Write out every entry exactly as it appears, omitting the pictures.
....
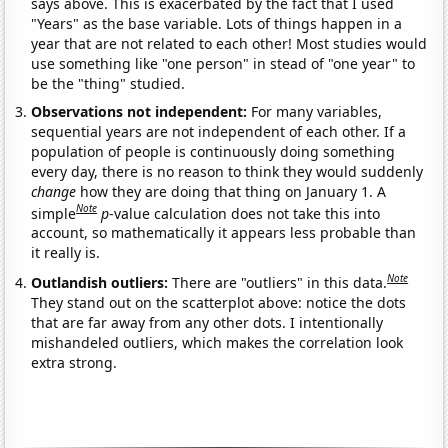
says above. This is exacerbated by the fact that I used
"Years" as the base variable. Lots of things happen in a
year that are not related to each other! Most studies would
use something like "one person" in stead of "one year" to
be the "thing" studied.
Observations not independent:
For many variables,
sequential years are not independent of each other. If a
population of people is continuously doing something
every day, there is no reason to think they would suddenly
change
how they are doing that thing on January 1. A
Note
simple
p
-value calculation does not take this into
account, so mathematically it appears less probable than
it really is.
Note
Outlandish outliers:
There are "outliers" in this data.
They stand out on the scatterplot above: notice the dots
that are far away from any other dots. I intentionally
mishandeled outliers, which makes the correlation look
extra strong.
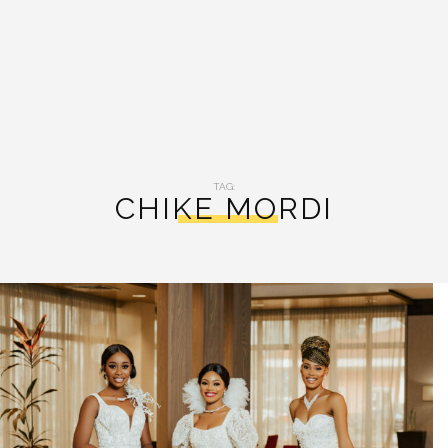
TAG:
CHIKE MORDI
....
Solution for this problem:
says above. This is exacerbated by the fact that I used
"Years" as the base variable. Lots of things happen in a
year that are not related to each other! Most studies would
use something like "one person" in stead of "one year" to
be the "thing" studied.
Observations not independent:
For many variables,
sequential years are not independent of each other. If a
population of people is continuously doing something
every day, there is no reason to think they would suddenly
change
how they are doing that thing on January 1. A
Note
simple
p
-value calculation does not take this into
account, so mathematically it appears less probable than
it really is.
Note
Outlandish outliers:
There are "outliers" in this data.
They stand out on the scatterplot above: notice the dots
that are far away from any other dots. I intentionally
mishandeled outliers, which makes the correlation look
extra strong.
TAG:
CHIKE MORDI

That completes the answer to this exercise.